For starters, medical centers have canceled elective procedures, switched from in-person visits to telemedicine, and banned visitors from coming inside. In New York City, some hospitals have converted into COVID-19 treatment centers and are sending non-COVID-19 patients to other facilities to avoid the risk of infection. Meanwhile, cities with major outbreaks have shut down and enacted mandatory quarantines to keep residents inside — so a drop in traffic is to be expected.

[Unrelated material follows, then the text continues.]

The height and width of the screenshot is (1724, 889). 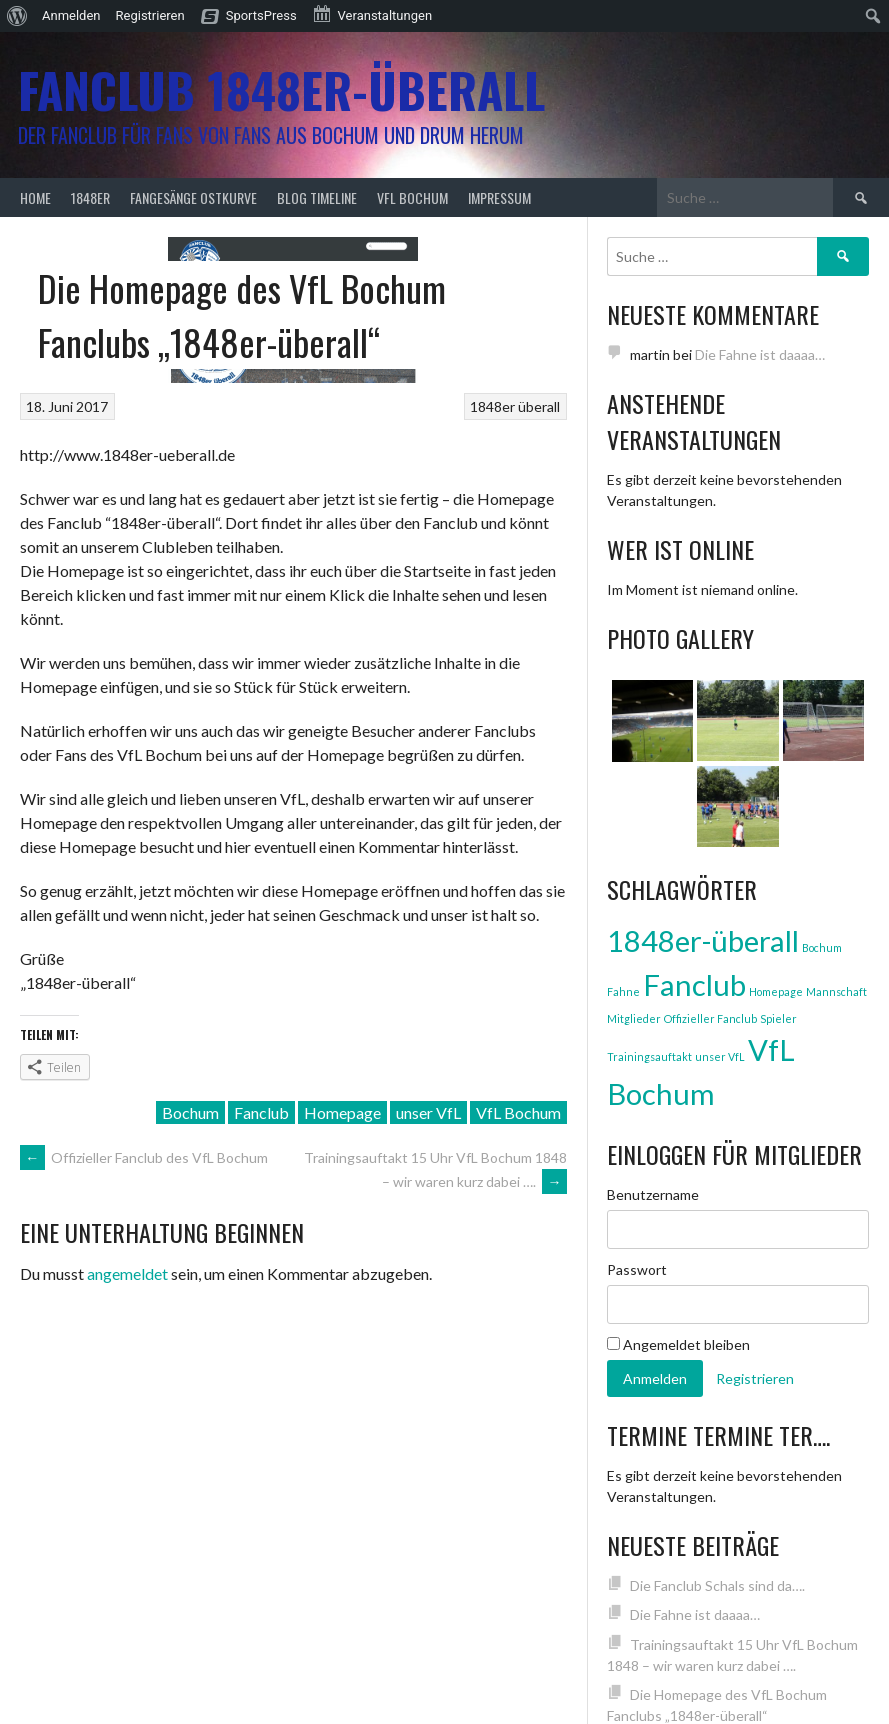 I want to click on Mannschaft [Mannschaft (1 Eintrag)], so click(x=836, y=991).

More to the point, the “war zone” scenes described by doctors and nurses aren’t taking place in parking lots or hospital entrances, but in ICU’s and COVID-19 isolated wards. Not only are these areas restricted due to the risk of infection, but HIPAA laws mean they’re also off-limits to the media and others with a camera.
For that reason, doctors and nurses can’t quite join in on the “#FilmYourHospital” trend, but they have and will continue to provide firsthand accounts of the horrifying conditions they're seeing inside.
And as they do, the Empire State Building will remain lit up to make sure that this moment in history is neither forgotten nor denied.